_REQUIREMENT_
There are pictures in the records below; leave them out and set down exactly the lines from the one holding "monitoring a Cavapoo’s" through the one holding "Location: Edinburgh, Scotland, UK".

[Page images and extracted text]
-=-=-

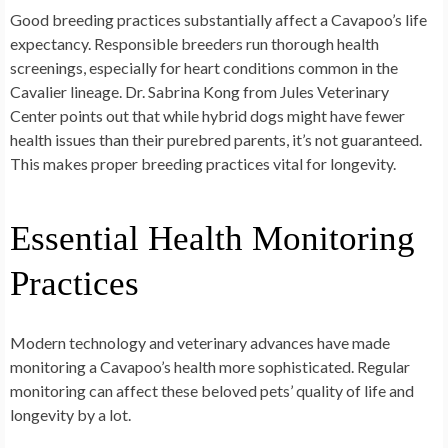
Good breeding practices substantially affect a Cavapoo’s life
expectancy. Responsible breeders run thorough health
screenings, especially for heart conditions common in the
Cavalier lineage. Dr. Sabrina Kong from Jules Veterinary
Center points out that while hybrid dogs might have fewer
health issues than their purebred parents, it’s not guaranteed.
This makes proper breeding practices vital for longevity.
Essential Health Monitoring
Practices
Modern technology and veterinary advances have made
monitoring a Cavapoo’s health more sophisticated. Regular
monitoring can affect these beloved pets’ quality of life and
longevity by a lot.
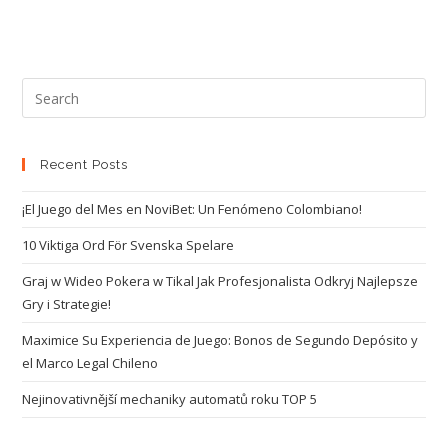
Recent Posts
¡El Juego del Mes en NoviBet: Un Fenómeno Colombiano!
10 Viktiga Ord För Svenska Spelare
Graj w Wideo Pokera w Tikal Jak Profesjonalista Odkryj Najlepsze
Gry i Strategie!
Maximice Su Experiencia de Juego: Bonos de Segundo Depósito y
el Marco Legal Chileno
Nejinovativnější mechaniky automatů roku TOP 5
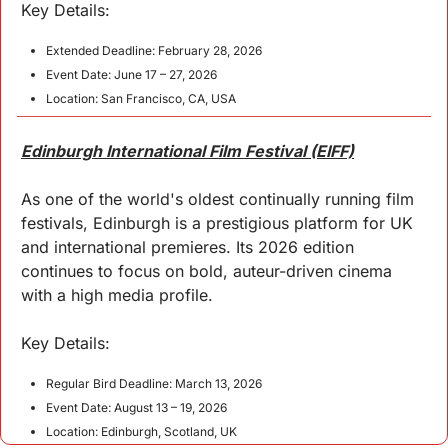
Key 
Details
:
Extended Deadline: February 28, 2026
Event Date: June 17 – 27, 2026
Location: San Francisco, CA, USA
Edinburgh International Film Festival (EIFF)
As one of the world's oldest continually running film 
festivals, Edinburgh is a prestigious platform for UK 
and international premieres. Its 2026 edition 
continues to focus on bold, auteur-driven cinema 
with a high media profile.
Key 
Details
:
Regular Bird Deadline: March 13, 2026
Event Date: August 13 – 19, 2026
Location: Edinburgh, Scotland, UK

-=-=-

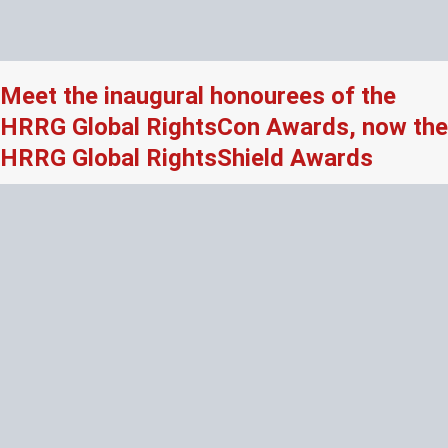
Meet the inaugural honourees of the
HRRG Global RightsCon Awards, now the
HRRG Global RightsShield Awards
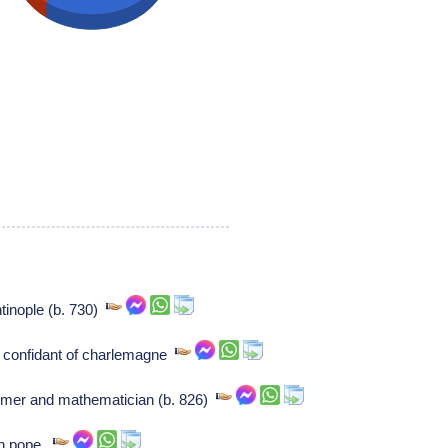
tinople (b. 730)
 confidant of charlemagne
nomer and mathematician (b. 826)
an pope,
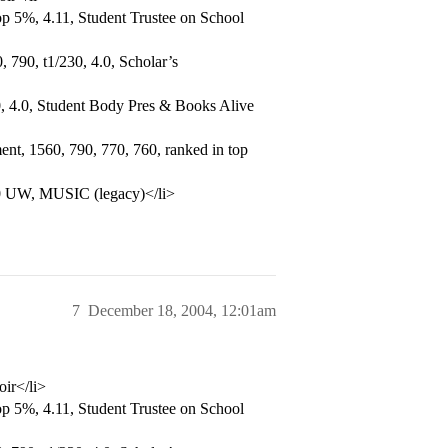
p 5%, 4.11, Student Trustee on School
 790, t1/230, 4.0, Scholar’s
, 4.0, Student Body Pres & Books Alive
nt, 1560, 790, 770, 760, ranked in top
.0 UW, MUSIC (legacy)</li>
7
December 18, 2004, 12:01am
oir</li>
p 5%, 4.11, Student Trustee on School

-=-=-

_SOLUTION TO THIS PROBLEM_
monitoring a Cavapoo’s health more sophisticated. Regular
monitoring can affect these beloved pets’ quality of life and
longevity by a lot.
Recent Posts
¡El Juego del Mes en NoviBet: Un Fenómeno Colombiano!
10 Viktiga Ord För Svenska Spelare
Graj w Wideo Pokera w Tikal Jak Profesjonalista Odkryj Najlepsze
Gry i Strategie!
Maximice Su Experiencia de Juego: Bonos de Segundo Depósito y
el Marco Legal Chileno
Nejinovativnější mechaniky automatů roku TOP 5
Key 
Details
:
Extended Deadline: February 28, 2026
Event Date: June 17 – 27, 2026
Location: San Francisco, CA, USA
Edinburgh International Film Festival (EIFF)
As one of the world's oldest continually running film 
festivals, Edinburgh is a prestigious platform for UK 
and international premieres. Its 2026 edition 
continues to focus on bold, auteur-driven cinema 
with a high media profile.
Key 
Details
:
Regular Bird Deadline: March 13, 2026
Event Date: August 13 – 19, 2026
Location: Edinburgh, Scotland, UK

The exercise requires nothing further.